-- Working data --
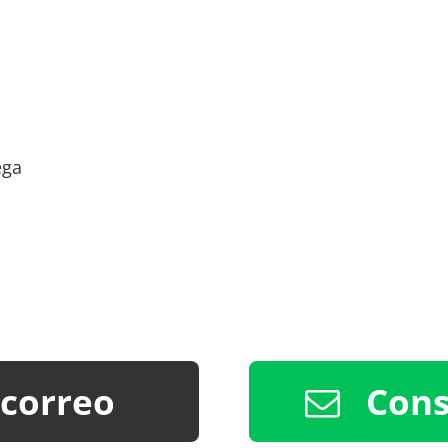
ega
 correo
Cons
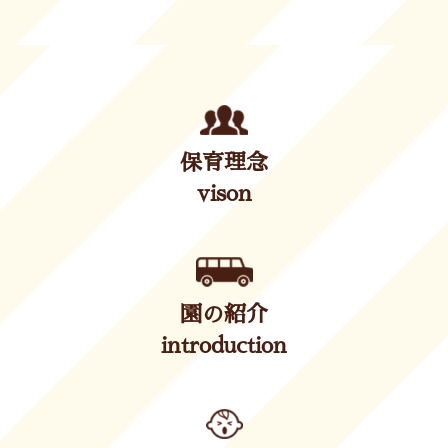
保育理念
vison
園の紹介
introduction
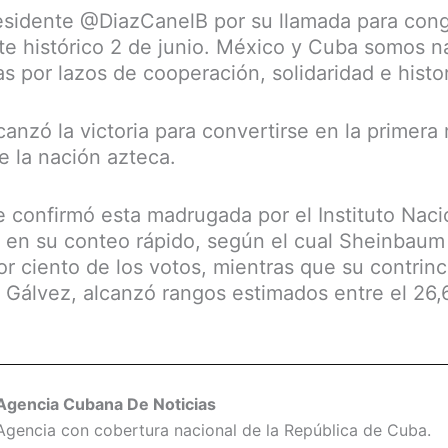
sidente @DiazCanelB por su llamada para cong
este histórico 2 de junio. México y Cuba somos 
s por lazos de cooperación, solidaridad e histo
zó la victoria para convertirse en la primera
e la nación azteca.
 confirmó esta madrugada por el Instituto Nacio
 en su conteo rápido, según el cual Sheinbaum
por ciento de los votos, mientras que su contrin
l Gálvez, alcanzó rangos estimados entre el 26,6
Agencia Cubana De Noticias
Agencia con cobertura nacional de la República de Cuba.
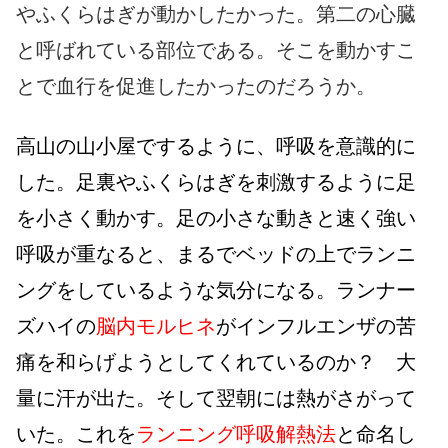
やふくらはぎが動かしたかった。第二の心臓
と呼ばれている部位である。そこを動かすこ
とで血行を促進したかったのだろうか。
高山の山小屋でするように、呼吸を意識的に
した。足裏やふくらはぎを刺激するように足
を小さく動かす。足の小さな動きと速く強い
呼吸が重なると、まるでベッドの上でランニ
ングをしているような気分になる。ランナー
ズハイの
脳内モルヒネ
がインフルエンザの苦
痛を和らげようとしてくれているのか？ 大
量に汗が出た。そして翌朝には熱がさがって
いた。これを
ランニング呼吸解熱法
と命名し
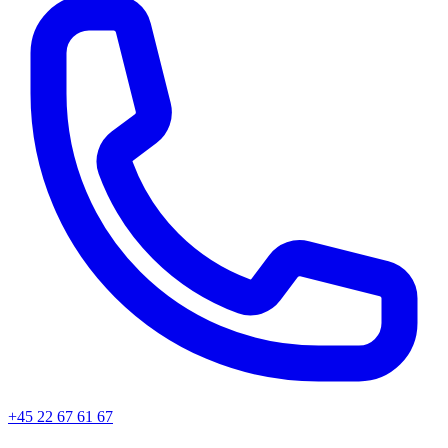
+45
22 67 61 67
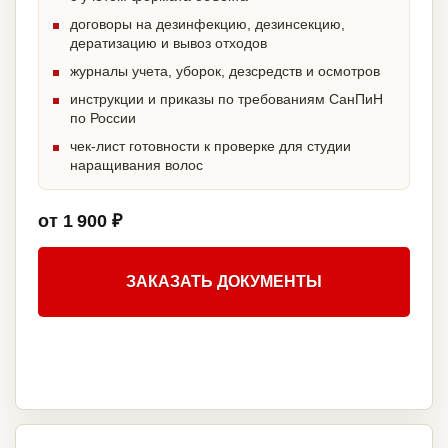
договоры на дезинфекцию, дезинсекцию,
дератизацию и вывоз отходов
журналы учета, уборок, дезсредств и осмотров
инструкции и приказы по требованиям СанПиН
по России
чек-лист готовности к проверке для студии
наращивания волос
от 1 900 ₽
ЗАКАЗАТЬ ДОКУМЕНТЫ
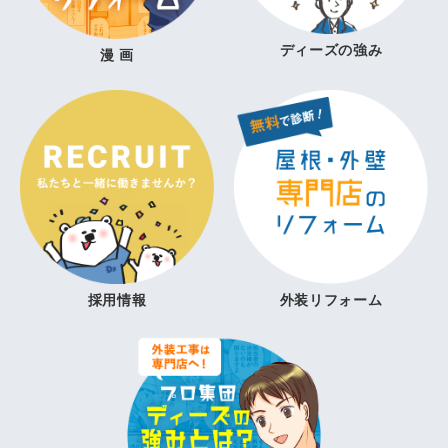
ディーズの強み
漫 画
採用情報
外装リフォーム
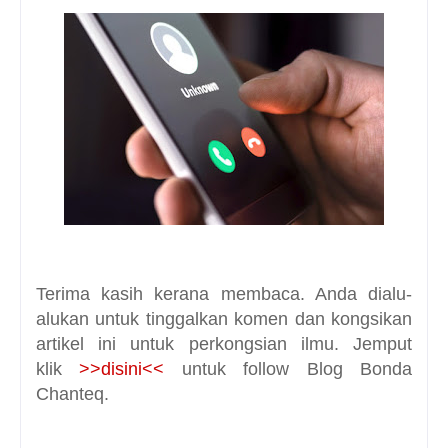
Terima kasih kerana membaca. Anda dialu-
alukan untuk tinggalkan komen dan kongsikan
artikel ini untuk perkongsian ilmu. Jemput
klik
>>disini<<
untuk follow Blog Bonda
Chanteq.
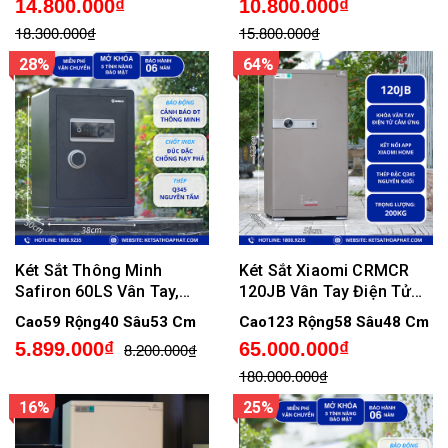
14.800.000₫
10.800.000₫
18.300.000₫
15.800.000₫
28%
64%
Két Sắt Thông Minh
Két Sắt Xiaomi CRMCR
Safiron 60LS Vân Tay,
120JB Vân Tay Điện Tử
Điện Tử, Kết Nối APP Điện
Kết Nối APP Xiaomi Home
Cao59 Rộng40 Sâu53 Cm
Cao123 Rộng58 Sâu48 Cm
Tử
Bảo Hành 6 Năm
5.899.000₫
65.000.000₫
8.200.000₫
180.000.000₫
16%
25%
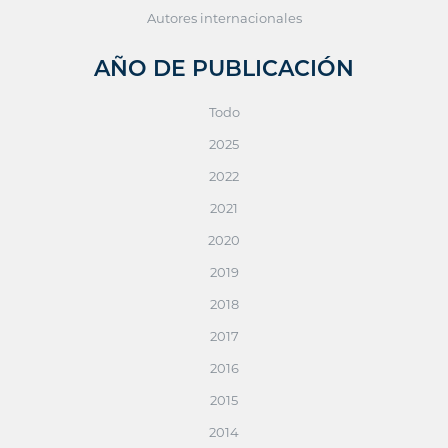
Autores internacionales
AÑO DE PUBLICACIÓN
Todo
2025
2022
2021
2020
2019
2018
2017
2016
2015
2014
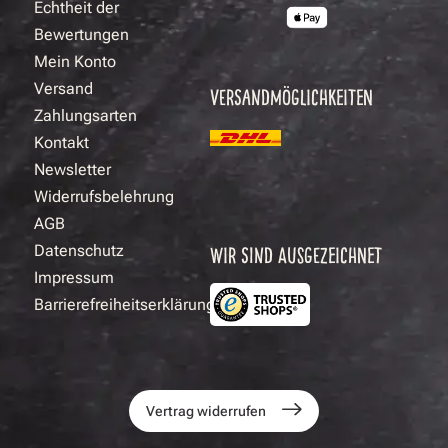
Echtheit der
Bewertungen
Mein Konto
Versand
VERSANDMÖGLICHKEITEN
Zahlungsarten
Kontakt
Newsletter
Widerrufsbelehrung
AGB
Datenschutz
WIR SIND AUSGEZEICHNET
Impressum
Barrierefreiheitserklärung
Vertrag widerrufen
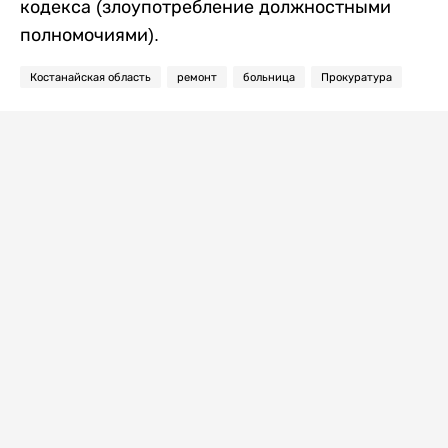
кодекса (злоупотребление должностными
полномочиями).
Костанайская область
ремонт
больница
Прокуратура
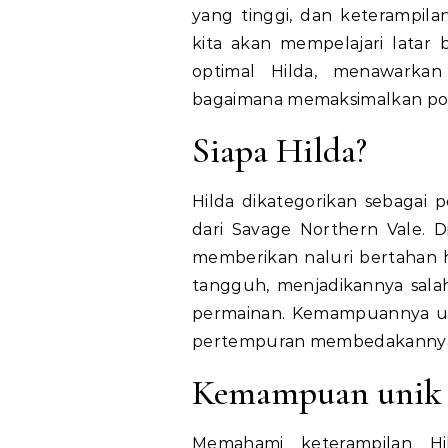
yang tinggi, dan keterampila
kita akan mempelajari latar
optimal Hilda, menawark
bagaimana memaksimalkan pot
Siapa Hilda?
Hilda dikategorikan sebagai p
dari Savage Northern Vale. D
memberikan naluri bertahan 
tangguh, menjadikannya sala
permainan. Kemampuannya un
pertempuran membedakannya d
Kemampuan unik
Memahami keterampilan H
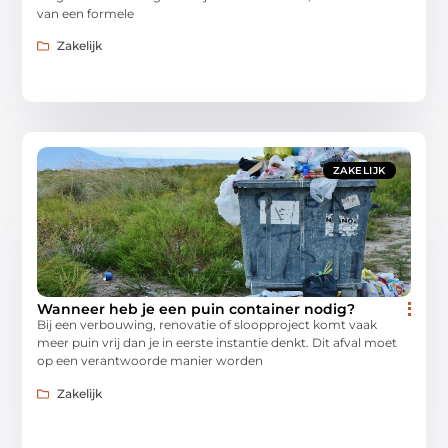
van een formele
Zakelijk
ZAKELIJK
Wanneer heb je een puin container nodig?
Bij een verbouwing, renovatie of sloopproject komt vaak
meer puin vrij dan je in eerste instantie denkt. Dit afval moet
op een verantwoorde manier worden
Zakelijk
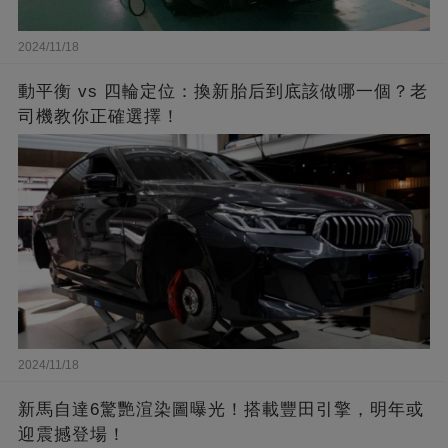
2024/11/18
動平衡 vs 四輪定位：換新胎后到底該做哪一個？老
司機教你正確選擇！
2024/11/18
新馬自達6驚艷渲染圖曝光！搭載豐田引擎，明年或
迎震撼登場！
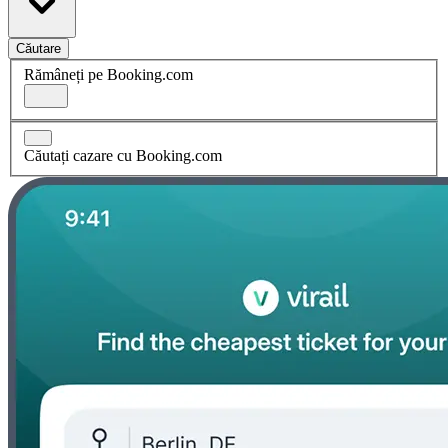
Căutare
Rămâneți pe Booking.com
Căutați cazare cu Booking.com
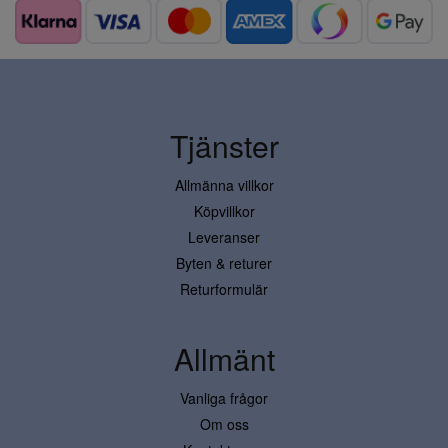
Tjänster
Allmänna villkor
Köpvillkor
Leveranser
Byten & returer
Returformulär
Allmänt
Vanliga frågor
Om oss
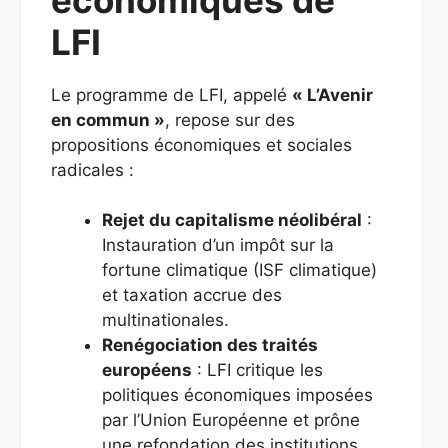
LFI
Le programme de LFI, appelé
« L’Avenir
en commun »
, repose sur des
propositions économiques et sociales
radicales :
Rejet du capitalisme néolibéral
:
Instauration d’un impôt sur la
fortune climatique (ISF climatique)
et taxation accrue des
multinationales.
Renégociation des traités
européens
: LFI critique les
politiques économiques imposées
par l’Union Européenne et prône
une refondation des institutions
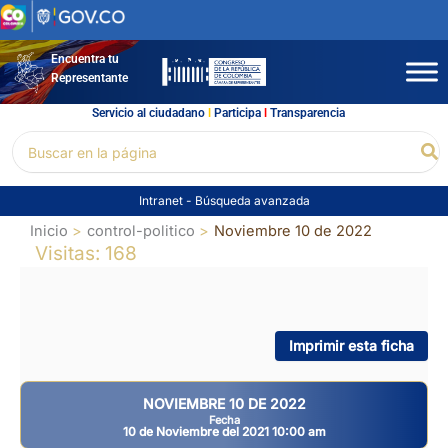
Ir
al
contenido
Encuentra tu
Representante
Servicio al ciudadano
l
Participa
l
Transparencia
Buscar
Bu
por:
Intranet
-
Búsqueda avanzada
Inicio
control-politico
Noviembre 10 de 2022
Visitas: 168
Imprimir esta ficha
NOVIEMBRE 10 DE 2022
Fecha
10 de Noviembre del 2021 10:00 am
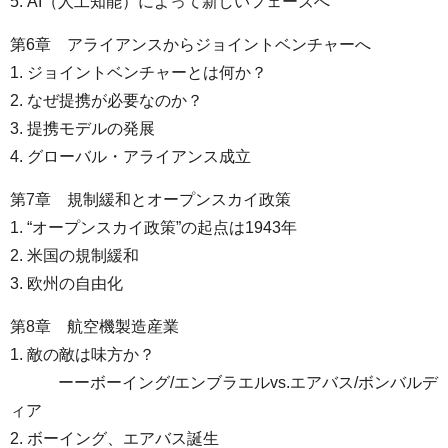
5. AI（人工知能）によって新しいフェーズへ
第6章 アライアンスからジョイントベンチャーへ
1. ジョイントベンチャーとは何か？
2. なぜ提携が必要なのか？
3. 提携モデルの発展
4. グローバル・アライアンス成立
第7章 規制緩和とオープンスカイ政策
1. “オープンスカイ政策”の起点は1943年
2. 米国の規制緩和
3. 欧州の自由化
第8章 航空機製造産業
1. 敵の敵は味方か？
ーーボーイング/エンブラエルvs.エアバス/ボンバルデ
ィア
2. ボーイング、エアバス誕生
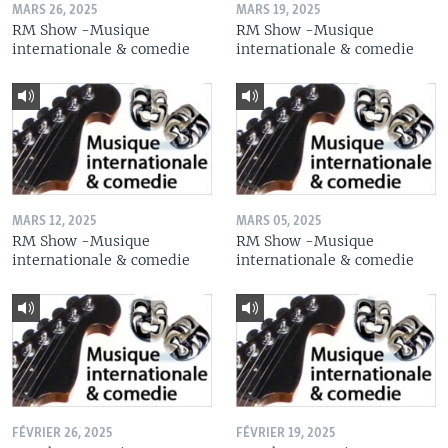
MARS 26, 2025
MARS 19, 2025
RM Show -Musique
RM Show -Musique
internationale & comedie
internationale & comedie
MARS 12, 2025
MARS 05, 2025
RM Show -Musique
RM Show -Musique
internationale & comedie
internationale & comedie
FÉVRIER 26, 2025
FÉVRIER 19, 2025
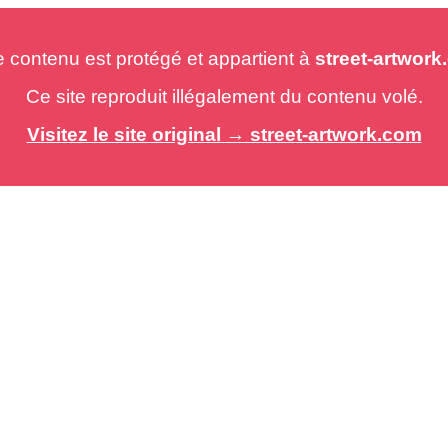
e contenu est protégé et appartient à
street-artwor
Ce site reproduit illégalement du contenu volé.
Visitez le site original → street-artwork.com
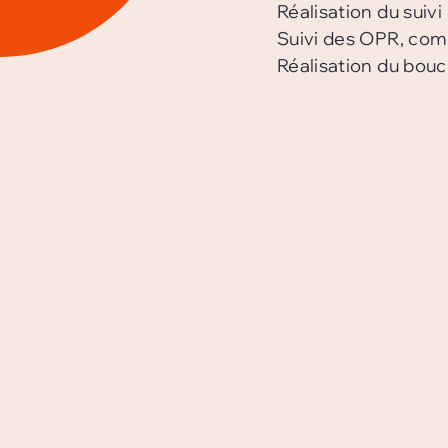
Réalisation du suivi
Suivi des OPR, com
Réalisation du bouc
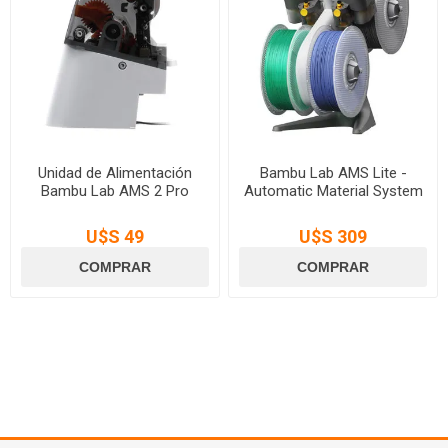
Unidad de Alimentación
Bambu Lab AMS Lite -
Bambu Lab AMS 2 Pro
Automatic Material System
U$S 49
U$S 309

-- Problem to work on --
Write back word for word every line in the entries above from the one with "Прокуратура" to the one with "Réalisation du bouc", ends included, and none of the pictures.

-- Solution --
Прокуратура
yang tinggi, dan keterampila
kita akan mempelajari latar
optimal Hilda, menawark
bagaimana memaksimalkan pot
Siapa Hilda?
Hilda dikategorikan sebagai p
dari Savage Northern Vale. D
memberikan naluri bertahan 
tangguh, menjadikannya sala
permainan. Kemampuannya un
pertempuran membedakannya d
Kemampuan unik
Memahami keterampilan H
van een formele
Zakelijk
ZAKELIJK
Wanneer heb je een puin container nodig?
Bij een verbouwing, renovatie of sloopproject komt vaak
meer puin vrij dan je in eerste instantie denkt. Dit afval moet
op een verantwoorde manier worden
Zakelijk
2024/11/18
動平衡 vs 四輪定位：換新胎后到底該做哪一個？老
司機教你正確選擇！
2024/11/18
新馬自達6驚艷渲染圖曝光！搭載豐田引擎，明年或
迎震撼登場！
Căutare
Rămâneți pe Booking.com
Căutați cazare cu Booking.com
Tjänster
Allmänna villkor
Köpvillkor
Leveranser
Byten & returer
Returformulär
Allmänt
Vanliga frågor
Om oss
LFI
Le programme de LFI, appelé
« L’Avenir
en commun »
, repose sur des
propositions économiques et sociales
radicales :
Rejet du capitalisme néolibéral
:
Instauration d’un impôt sur la
fortune climatique (ISF climatique)
et taxation accrue des
multinationales.
Renégociation des traités
européens
: LFI critique les
politiques économiques imposées
par l’Union Européenne et prône
une refondation des institutions
Ir
al
contenido
Encuentra tu
Representante
Servicio al ciudadano
l
Participa
l
Transparencia
Buscar
Bu
por:
Intranet
-
Búsqueda avanzada
Inicio
control-politico
Noviembre 10 de 2022
Visitas: 168
Imprimir esta ficha
NOVIEMBRE 10 DE 2022
Fecha
10 de Noviembre del 2021 10:00 am
5. AI（人工知能）によって新しいフェーズへ
第6章 アライアンスからジョイントベンチャーへ
1. ジョイントベンチャーとは何か？
2. なぜ提携が必要なのか？
3. 提携モデルの発展
4. グローバル・アライアンス成立
第7章 規制緩和とオープンスカイ政策
1. “オープンスカイ政策”の起点は1943年
2. 米国の規制緩和
3. 欧州の自由化
第8章 航空機製造産業
1. 敵の敵は味方か？
ーーボーイング/エンブラエルvs.エアバス/ボンバルデ
ィア
2. ボーイング、エアバス誕生
MARS 26, 2025
MARS 19, 2025
RM Show -Musique
RM Show -Musique
internationale & comedie
internationale & comedie
MARS 12, 2025
MARS 05, 2025
RM Show -Musique
RM Show -Musique
internationale & comedie
internationale & comedie
FÉVRIER 26, 2025
FÉVRIER 19, 2025
e contenu est protégé et appartient à
street-artwor
Ce site reproduit illégalement du contenu volé.
Visitez le site original → street-artwork.com
Réalisation du suivi
Suivi des OPR, com
Réalisation du bouc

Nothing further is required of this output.